Commercial dealers and Kings soon placed the searching for and selling of Amber under a law. The people living near the shores were obligated to collect and to deliver Amber and the reeves had to watch over that. The requested quantities have been so enormous, that women, children and elderly had to go to the beach daily under all weather conditions in order to fullfill the goal. If someone did not comply, bad punishment was the rule. Selling Amber has been punishable by death. Later on, German knights took over the Amber monopoly, leasing it to the so-called "Amber-Knights-Order", which forced the people on the coast to collect. Fishermen were offered salt in exchange and since they needed much salt, they collected as much Amber as they could and collecting it was a part of their daily life.


The artistic use of Amber


The most valuable pieces of Amber have been reserved for the knights using it to create artwork. Their workshops have been in Königsberg and Danzig. Cutting Amber became a credited profession in the 17. century. The largest examples of Amber furniture were created during that time. Amber was cut in slices and glued on wooden boards, which were called "Incrustation". In the 18. Century one created furnitures as royel gifts. Kurfürst Friedrich August I. of Saxony (also called "August the Mighty") had received an Amber furniture as a gift, which is exhibited today in the "Green Cave" in Dresden.

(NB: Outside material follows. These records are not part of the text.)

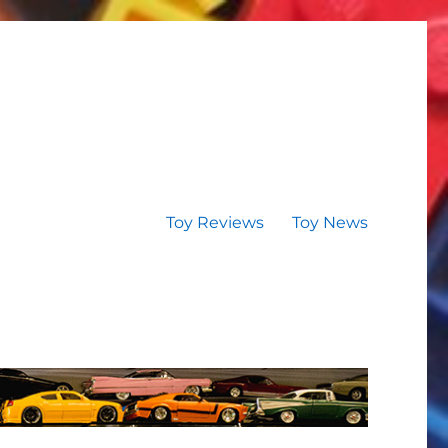
Toy Reviews
Toy News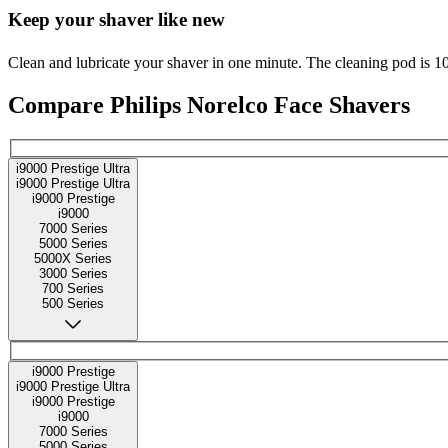
Keep your shaver like new
Clean and lubricate your shaver in one minute. The cleaning pod is 1
Compare Philips Norelco Face Shavers
i9000 Prestige Ultra
i9000 Prestige Ultra
i9000 Prestige
i9000
7000 Series
5000 Series
5000X Series
3000 Series
700 Series
500 Series
i9000 Prestige
i9000 Prestige Ultra
i9000 Prestige
i9000
7000 Series
5000 Series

Also the Prussian King Friedrich Wilhelm received an Amber furniture as a wedding gift, which was bought in the 80s by a museum in Nürnberg, Germany. And the Kurfürst of Brandenburg ordered in 1701 the creation of a giant Amber altar, which was given to the Kapuziner-Kloster in Wien to thank them for their support in becoming a candiddate for the Prussian Kingsmanship. When Friedrich I. spent several months in Königsberg during his crowning, he got to like Amber art and came up with the idea, to have a unique Amber artwork created for himself.


Small Amber Box

This thought possibly was influenced by the fact that the long existing Amber depots were still filled with the most exclusive stones and that gaining Amber at the Baltic Sea was supposed to increase due to the fact of using mining methods.

In 1701 he gave the order to the Dänish Amber master Gottfried Wolffram to create a giant Amber wall cover for a galery of the castle in Berlin- Charlottenburg. 1707, when most of the Amber wall cover was finished already, the task had been transfered to the Amber masters Ernst Schacht and Gottfried Turow from Danzig. The Amber wall cover had been used before 1712 to cover a room in the Berlin city castle.  Zar Peter I. is said to have admired the room, when he visited Friedrich I. in 1712 on the way to his troups in Pommern to try to convince Friedrich to fight with him against the Swedish.

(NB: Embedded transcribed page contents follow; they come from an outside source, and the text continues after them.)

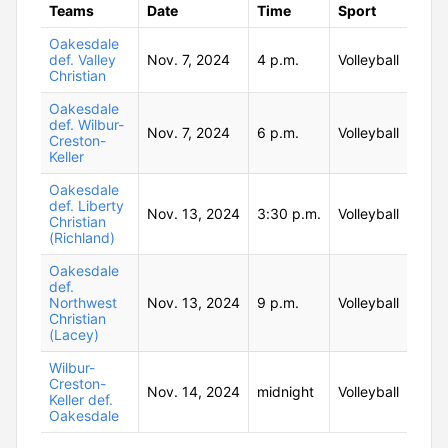
Teams
Date
Time
Sport
Oakesdale
def. Valley
Nov. 7, 2024
4 p.m.
Volleyball
Christian
Oakesdale
def. Wilbur-
Nov. 7, 2024
6 p.m.
Volleyball
Creston-
Keller
Oakesdale
def. Liberty
Nov. 13, 2024
3:30 p.m.
Volleyball
Christian
(Richland)
Oakesdale
def.
Northwest
Nov. 13, 2024
9 p.m.
Volleyball
Christian
(Lacey)
Wilbur-
Creston-
Nov. 14, 2024
midnight
Volleyball
Keller def.
Oakesdale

When Friedrich I. died in 1715, his 25-year-old son Friedrich Wilhelm I. got to reign, who compared to his father was not an art lover. With the help of the wealth of his father with waning support for art and science and through his unscrupelous taking advantage of the population, he created an armee double the size of his fathers. He got the nickname "Soldier King". One of the first pieces of art being sold to emphasize the military was the Amber Room. When Friedrich Wilhelm I. visited Zar Peter I. in 1717 to convince him to work together getting rid of the Swedish in Vorpommern, he was reminded of the great interest, that Peter I. had in the Amber Room. And when the alliance Prussia-Russia finally was set up, Peter I. informed his wife in a letter of January 17, 1717 that he had received an Amber artwork as a gift.


only original colour picture of the Amber Room

The Amber Room has been shipped on the ocean as a royal gift packed in 18 large boxes. First it got to Memel (Klaipeda) and from there in April 1717 with the help of 18 horse trecks to Petersburg. The Amber Room was installed in the so called Winterhaus as a part of the art collection of Russian and Westeuropean artists. In 1822/23 it was mounted in the Winter Palais in Petersburg. In 1755, when this building had to be replaced by a new Winter Palace built by Bartolomeo Francesco Rastrelli (1700-1771), Zarin Elisabeth gave the order to bring the Amber Room to Zarskoje Selo in order to use it to decorate the Summer Palace of the Zar. It was the so-called Catharine Palace where Rastrelli created a room of extraordinary beauty.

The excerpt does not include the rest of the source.